In the coming years, the growth of ICT in China is expected to outperform on a regional and global basis.
- High sales growth expected to continue
- Margins have deteriorated
- More payment delays over the past six months
Given the low cost of manufacturing, China is the global centre for ICT original equipment manufacturers, with a large number of production bases of ICT multinationals as well as small- and medium-sized local manufacturers. In terms of wholesale and distribution, the majority of businesses are small-sized companies, also helped by the low market entry barriers. There are afew medium and large-sized ICT traders in China with channel coverage of certain regions or the whole country.
According to the research institute BMI, ICT spending in China reached CNY 870.9 billion (EUR 130.4 billion) in 2014, a year-on-year increase of 9.9%, after increasing 8.9% in 2013. The higher growth was triggered by the withdrawal of support for the XP operating system by Microsoft in April 2014 as well as a series of reforms announced by the Communist Party in late 2013 (e.g. urbanisation development and reform of the one-child policy). Wider support for the services sector and modernisation of state-owned enterprises, including finance, telecommunications, healthcare, education and professional services (e.g. call centres) will be the most important reforms for boosting the ICT sector further, with software and services well placed for faster growth.

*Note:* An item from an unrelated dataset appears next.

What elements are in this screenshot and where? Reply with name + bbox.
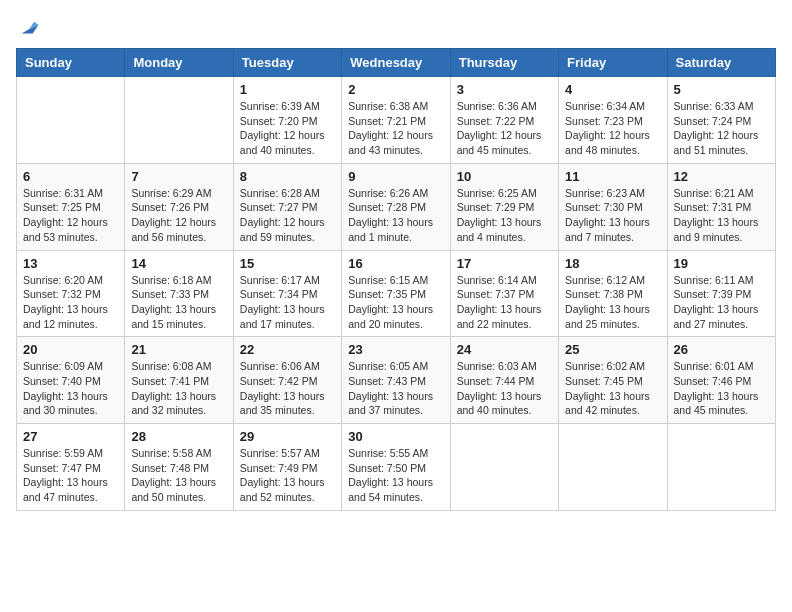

There have also been changes in ICT market regulations, including easing restrictions on game console sales and allowing foreign investment in the mobile valued added service market,which bode well for further liberalisation in the medium term. One area of rapid development is the cloud computing market in China, with domestic and global vendors targeting the marketwith a range of services.
In the coming years, the growth of ICT in China is expected to outperform on a regional and global basis. The country’s large population, rising incomes and low device penetration boost ICT spending on the consumer’s side. A supportive policy environment and reforms through to 2020 will fuel ICT investment from the government and businesses. The rural and SME markets are expected to be the two highest growth segments for ICT, given that both are vast and still underpenetrated. BMI forecasts China’s ICT spending will increase 8.8% in 2015, to CNY 947.5 billion (EUR 141.8 billion).
That said, China’s ICT market is not without challenges as the pool of first-time buyers diminishes and vendors struggle with high levels of piracy, cyber security issues, fierce competition, price-sensitive consumers and eroding margins. As the market matures, vendors offering hybrids/convertibles and service businesses with strong cloud computing product portfolios are expected to outperform.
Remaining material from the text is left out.